October 12, 2023

At a Seaside Town on Tuesday, April 25, 1347 by Tom Holmes

The town’s butcher prepares
cattle in the street. Children carve
dice from his discarded bones.
Three times she yells “Look out below”

before emptying her chamber pot
from the top window. People look
up. The full moon rose just before
noon and nearly bumped the sun.

People leap over blood
and dung, and rats, they are done
with decaying flesh. They burrow
deep with their fleas and infection.

The local astrologer predicted
earlier the arrival of crying
snake eyes and gas.

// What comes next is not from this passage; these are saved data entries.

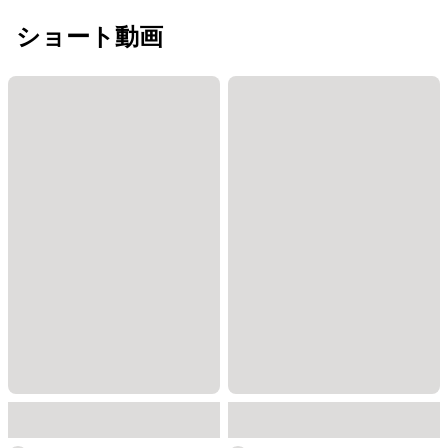
ショート動画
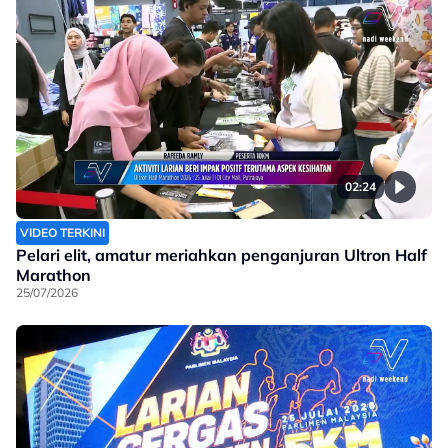
02:24
VIDEO TERKINI
Pelari elit, amatur meriahkan penganjuran Ultron Half
Marathon
25/07/2026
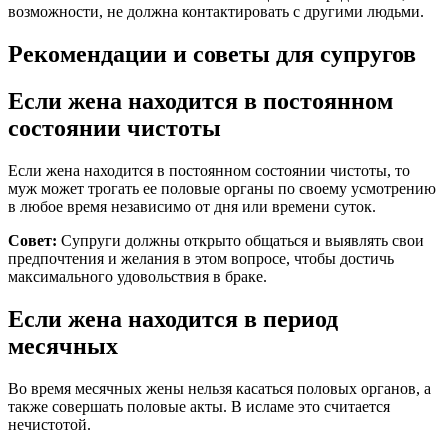
возможности, не должна контактировать с другими людьми.
Рекомендации и советы для супругов
Если жена находится в постоянном
состоянии чистоты
Если жена находится в постоянном состоянии чистоты, то
муж может трогать ее половые органы по своему усмотрению
в любое время независимо от дня или времени суток.
Совет:
Супруги должны открыто общаться и выявлять свои
предпочтения и желания в этом вопросе, чтобы достичь
максимального удовольствия в браке.
Если жена находится в период
месячных
Во время месячных жены нельзя касаться половых органов, а
также совершать половые акты. В исламе это считается
нечистотой.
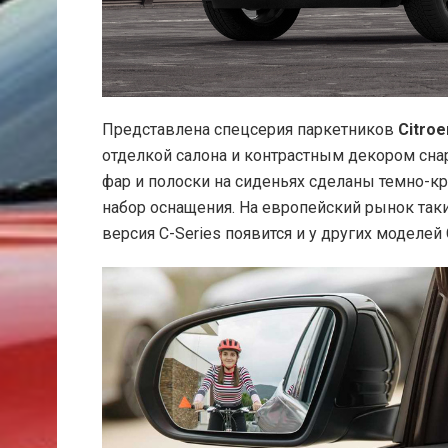
Представлена спецсерия паркетников
Citroe
отделкой салона и контрастным декором снар
фар и полоски на сиденьях сделаны темно
набор оснащения. На европейский рынок так
версия C-Series появится и у других моделей C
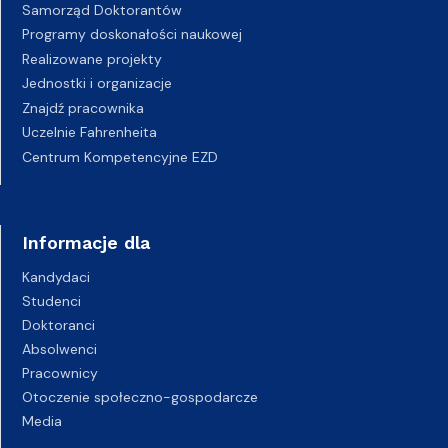
Samorząd Doktorantów
Programy doskonałości naukowej
Realizowane projekty
Jednostki i organizacje
Znajdź pracownika
Uczelnie Fahrenheita
Centrum Kompetencyjne EZD
Informacje dla
Kandydaci
Studenci
Doktoranci
Absolwenci
Pracownicy
Otoczenie społeczno-gospodarcze
Media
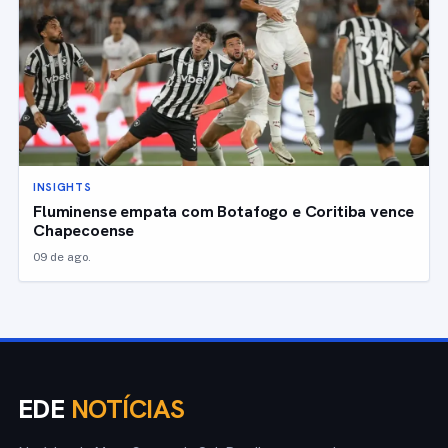
INSIGHTS
Fluminense empata com Botafogo e Coritiba vence
Chapecoense
09 de ago.
EDE
NOTÍCIAS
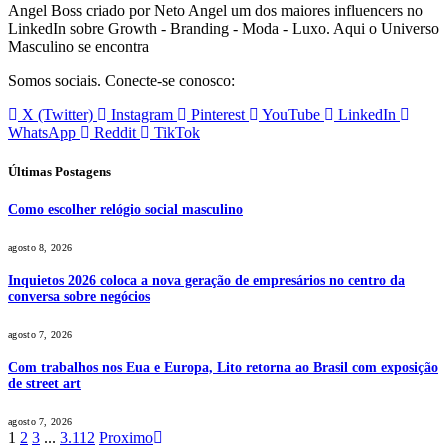
Angel Boss criado por Neto Angel um dos maiores influencers no
LinkedIn sobre Growth - Branding - Moda - Luxo. Aqui o Universo
Masculino se encontra
Somos sociais. Conecte-se conosco:
X (Twitter)
Instagram
Pinterest
YouTube
LinkedIn
WhatsApp
Reddit
TikTok
Últimas Postagens
Como escolher relógio social masculino
agosto 8, 2026
Inquietos 2026 coloca a nova geração de empresários no centro da
conversa sobre negócios
agosto 7, 2026
Com trabalhos nos Eua e Europa, Lito retorna ao Brasil com exposição
de street art
agosto 7, 2026
1
2
3
...
3.112
Proximo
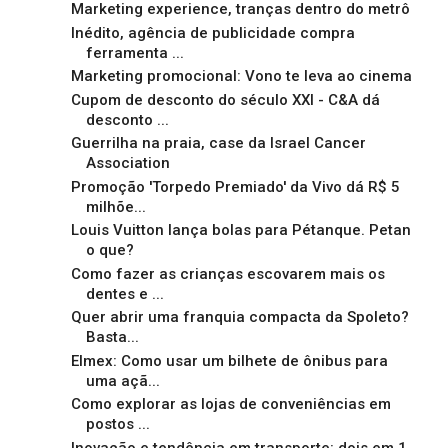
Marketing experience, tranças dentro do metrô
Inédito, agência de publicidade compra
ferramenta ...
Marketing promocional: Vono te leva ao cinema
Cupom de desconto do século XXI - C&A dá
desconto ...
Guerrilha na praia, case da Israel Cancer
Association
Promoção 'Torpedo Premiado' da Vivo dá R$ 5
milhõe...
Louis Vuitton lança bolas para Pétanque. Petan
o que?
Como fazer as crianças escovarem mais os
dentes e ...
Quer abrir uma franquia compacta da Spoleto?
Basta...
Elmex: Como usar um bilhete de ônibus para
uma açã...
Como explorar as lojas de conveniências em
postos ...
Inovação e tendência em transporte: dois em 1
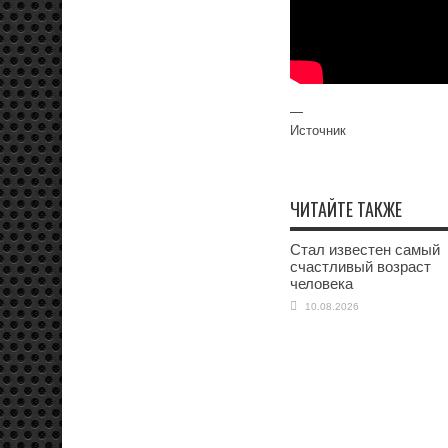
—
Источник
ЧИТАЙТЕ ТАКЖЕ
Стал известен самый
счастливый возраст
человека
10.08.2026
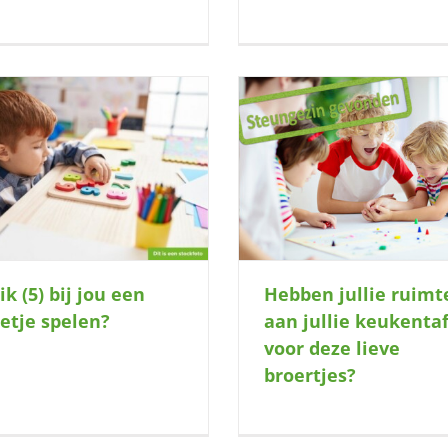
Hebben jullie ruimte aan jullie
Gezocht: Een ‘bonus gez
eukentafel voor deze lieve broertjes?
jongen van 5 in Wieri
k (5) bij jou een
Hebben jullie ruimt
letje spelen?
aan jullie keukentaf
voor deze lieve
broertjes?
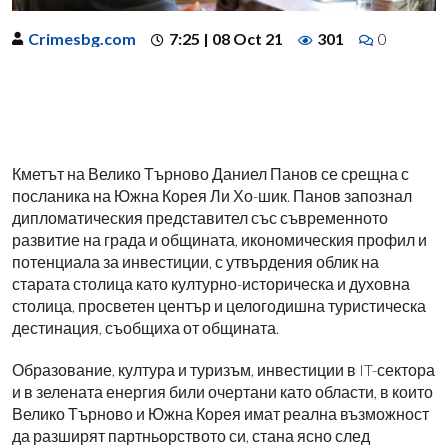
Crimesbg.com
7:25 | 08 Oct 21
301
0
Кметът на Велико Търново Даниел Панов се срещна с
посланика на Южна Корея Ли Хо-шик. Панов запознал
дипломатическия представител със съвременното
развитие на града и общината, икономическия профил и
потенциала за инвестиции, с утвърдения облик на
старата столица като културно-историческа и духовна
столица, просветен център и целогодишна туристическа
дестинация, съобщиха от общината.
Образование, култура и туризъм, инвестиции в IT-сектора
и в зелената енергия били очертани като области, в които
Велико Търново и Южна Корея имат реална възможност
да разширят партньорството си, стана ясно след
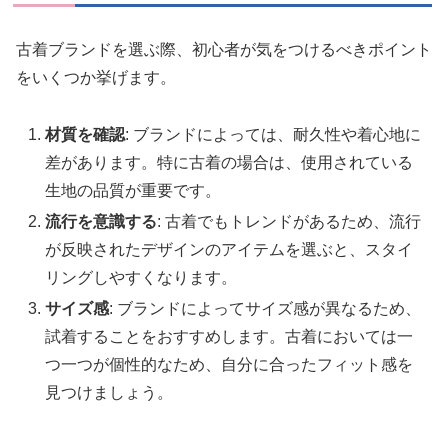
古着ブランドを選ぶ際、初心者が気をつけるべきポイント
をいくつか挙げます。
材質を確認
: ブランドによっては、耐久性や着心地に
差があります。特に古着の場合は、使用されている
生地の品質が重要です。
流行を意識する
: 古着でもトレンドがあるため、流行
が反映されたデザインのアイテムを選ぶと、スタイ
リングしやすくなります。
サイズ感
: ブランドによってサイズ感が異なるため、
試着することをおすすめします。古着においては一
つ一つが個性的なため、自分に合ったフィット感を
見つけましょう。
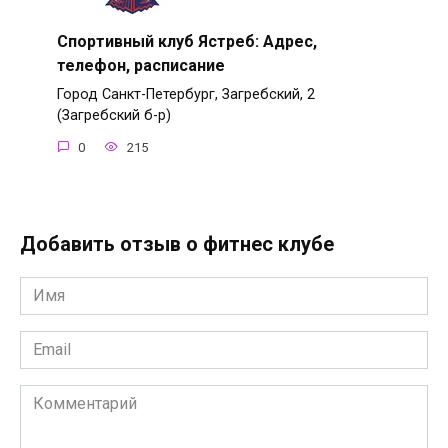
Спортивный клуб Ястреб: Адрес,
телефон, расписание
Город Санкт-Петербург, Загребский, 2
(Загребский б-р)
0
215
Добавить отзыв о фитнес клубе
Имя
*
Email
*
Комментарий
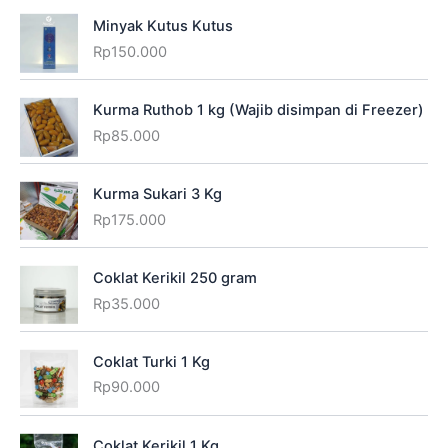
Minyak Kutus Kutus
Rp
150.000
Kurma Ruthob 1 kg (Wajib disimpan di Freezer)
Rp
85.000
Kurma Sukari 3 Kg
Rp
175.000
Coklat Kerikil 250 gram
Rp
35.000
Coklat Turki 1 Kg
Rp
90.000
Coklat Kerikil 1 Kg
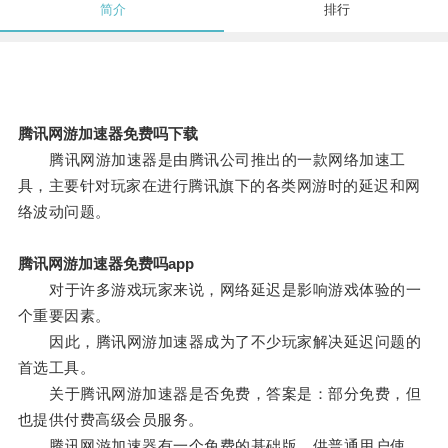
简介
排行
腾讯网游加速器免费吗下载
腾讯网游加速器是由腾讯公司推出的一款网络加速工
具，主要针对玩家在进行腾讯旗下的各类网游时的延迟和网
络波动问题。
腾讯网游加速器免费吗app
对于许多游戏玩家来说，网络延迟是影响游戏体验的一
个重要因素。
因此，腾讯网游加速器成为了不少玩家解决延迟问题的
首选工具。
关于腾讯网游加速器是否免费，答案是：部分免费，但
也提供付费高级会员服务。
腾讯网游加速器有一个免费的基础版，供普通用户使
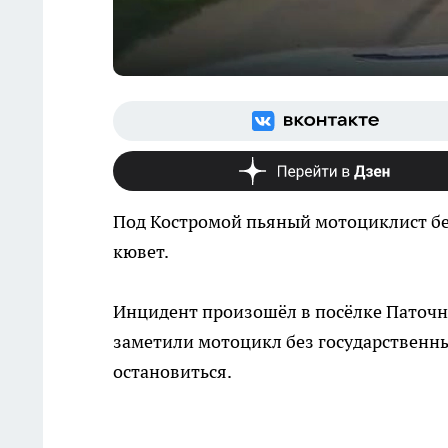
Под Костромой пьяный мотоциклист бе
кювет.
Инцидент произошёл в посёлке Паточн
заметили мотоцикл без государственн
остановиться.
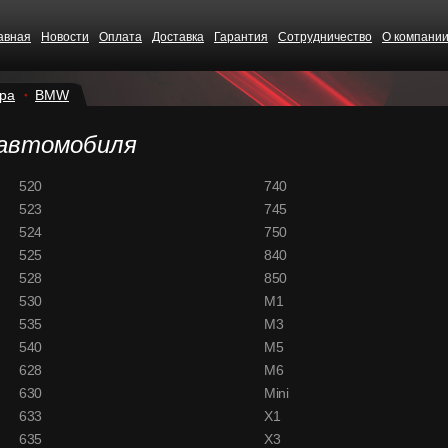
авная
Новости
Оплата
Доставка
Гарантия
Сотрудничество
О компани
ра
BMW
 автомобиля
520
740
523
745
524
750
525
840
528
850
530
M1
535
M3
540
M5
628
M6
630
Mini
CS68
633
X1
635
X3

A scream
“The fleas have bitten me”

from the cemetery where coffins rise
and tumble headstones. Hills sink.
The sea with merchant ships brushes
the sun. sailors and merchants whisper,

just in time, prayers. Beneath the sea
waves, the city darkens, disappears,
destroyed. The heaven to whom all confess
speaks, “Here I am death,” harps play,

earth coughs a poisonous wind.





Tom Holmes is the curator of Redactions: Poetry & Poetics. Holmes is the author of five full-length collections of poetry, including The Book of Incurable Dreams (forthcoming from Xavier Review Press) and The Cave, which won The Bitter Oleander Press Library of Poetry Book Award for 2013, and four chapbooks.